Die Salzburger Justizanstalt hatte die Fußfessel in dem Fall wegen Rückfallgefahr abgelehnt. Nach der Stellungnahme der Begutachtungs- und Evaluationsstelle für Gewalt- und Sexualstraftäter (BEST) fielen einige Testgutachten derart aus, dass die Justizanstalt erhebliche Bedenken gegen den elektronisch überwachten Hausarrest hatte. Doch schlussendlich setzten sich der Vergewaltiger und seine Verteidigung beim OLG durch.

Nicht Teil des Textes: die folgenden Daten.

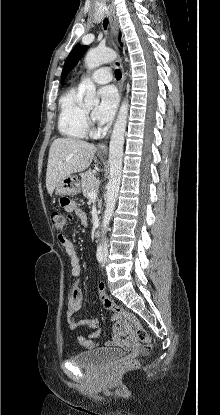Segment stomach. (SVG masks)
Instances as JSON below:
<instances>
[{
	"instance_id": "obj_1",
	"label": "stomach",
	"mask_w": 220,
	"mask_h": 415,
	"mask_svg": "<svg viewBox=\"0 0 220 415\" xmlns=\"http://www.w3.org/2000/svg\"><path fill=\"white\" fill-rule=\"evenodd\" d=\"M80 180L75 175H70L60 181L55 187V192L60 196H74L80 193Z\"/></svg>"
}]
</instances>
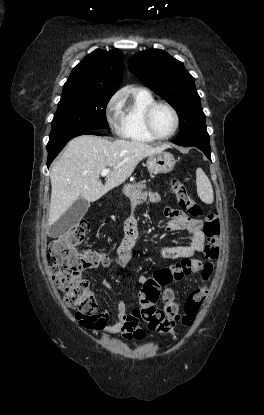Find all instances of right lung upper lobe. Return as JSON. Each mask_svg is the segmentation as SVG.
<instances>
[{
    "mask_svg": "<svg viewBox=\"0 0 264 415\" xmlns=\"http://www.w3.org/2000/svg\"><path fill=\"white\" fill-rule=\"evenodd\" d=\"M123 75V56L119 49H97L72 70L62 96L114 94Z\"/></svg>",
    "mask_w": 264,
    "mask_h": 415,
    "instance_id": "cb5924a9",
    "label": "right lung upper lobe"
}]
</instances>
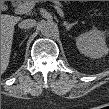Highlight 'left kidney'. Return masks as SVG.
<instances>
[{"label": "left kidney", "instance_id": "5707ae66", "mask_svg": "<svg viewBox=\"0 0 109 109\" xmlns=\"http://www.w3.org/2000/svg\"><path fill=\"white\" fill-rule=\"evenodd\" d=\"M78 50L87 57L98 59L108 53L105 32L96 28L81 34L76 39Z\"/></svg>", "mask_w": 109, "mask_h": 109}]
</instances>
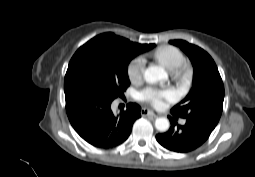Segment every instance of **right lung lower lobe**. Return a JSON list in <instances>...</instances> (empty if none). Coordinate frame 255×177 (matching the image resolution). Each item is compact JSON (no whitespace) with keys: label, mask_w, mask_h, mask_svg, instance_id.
<instances>
[{"label":"right lung lower lobe","mask_w":255,"mask_h":177,"mask_svg":"<svg viewBox=\"0 0 255 177\" xmlns=\"http://www.w3.org/2000/svg\"><path fill=\"white\" fill-rule=\"evenodd\" d=\"M66 111L75 131L89 144L109 149L122 144L130 135L132 125L141 117V107L130 103L127 110L114 114L112 99L85 90L65 93Z\"/></svg>","instance_id":"right-lung-lower-lobe-1"}]
</instances>
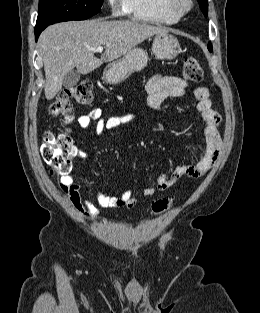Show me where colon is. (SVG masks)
I'll return each instance as SVG.
<instances>
[{
	"label": "colon",
	"instance_id": "colon-1",
	"mask_svg": "<svg viewBox=\"0 0 260 313\" xmlns=\"http://www.w3.org/2000/svg\"><path fill=\"white\" fill-rule=\"evenodd\" d=\"M182 74L186 80L194 82L204 78V71L194 57L184 59ZM93 94V83L82 81L59 92L50 104L49 114L55 118H62L64 122H69L73 110V101L79 104H89L93 99ZM41 150L44 160L55 175L66 176L69 174L73 167V161L77 157V150L68 133L46 132ZM172 205V198H162L153 203L152 211L155 214H161L171 208Z\"/></svg>",
	"mask_w": 260,
	"mask_h": 313
}]
</instances>
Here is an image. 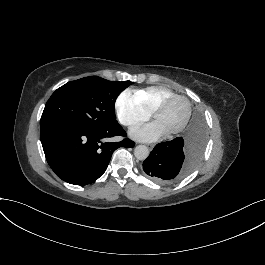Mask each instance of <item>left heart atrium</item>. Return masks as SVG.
<instances>
[{"label": "left heart atrium", "mask_w": 265, "mask_h": 265, "mask_svg": "<svg viewBox=\"0 0 265 265\" xmlns=\"http://www.w3.org/2000/svg\"><path fill=\"white\" fill-rule=\"evenodd\" d=\"M131 136L138 140L151 141L165 134L157 122H152L131 131Z\"/></svg>", "instance_id": "39dd6f15"}]
</instances>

Video: Opfer empört über Urteil

Dieses Element ist nicht mehr verfügbar

Protest von FPÖ, BZÖ, FPK

Massive Kritik am Umgang der Justiz mit dem Salzburger Sexualstraftäter kam von der FPÖ, der FPK und dem BZÖ. „Es ist ungeheuerlich, wie diese Justizministerin Opfer von Sexualverbrechen verhöhnt“, empörte sich die freiheitliche Nationalratsabgeordnete Dagmar Belakowitsch-Jenewein.

Für den stellvertretenden FPK-Obmann Christian Ragger „ist etwas faul in unserem Rechtsstaat, wenn ein Vergewaltiger seine Haftstrafe in der milden Form eines elektronisch überwachten Hausarrestes abbüßen darf“. BZÖ-Justizsprecher Gerald Grosz ortete „einen wirklichen und unverständlichen Justizskandal“.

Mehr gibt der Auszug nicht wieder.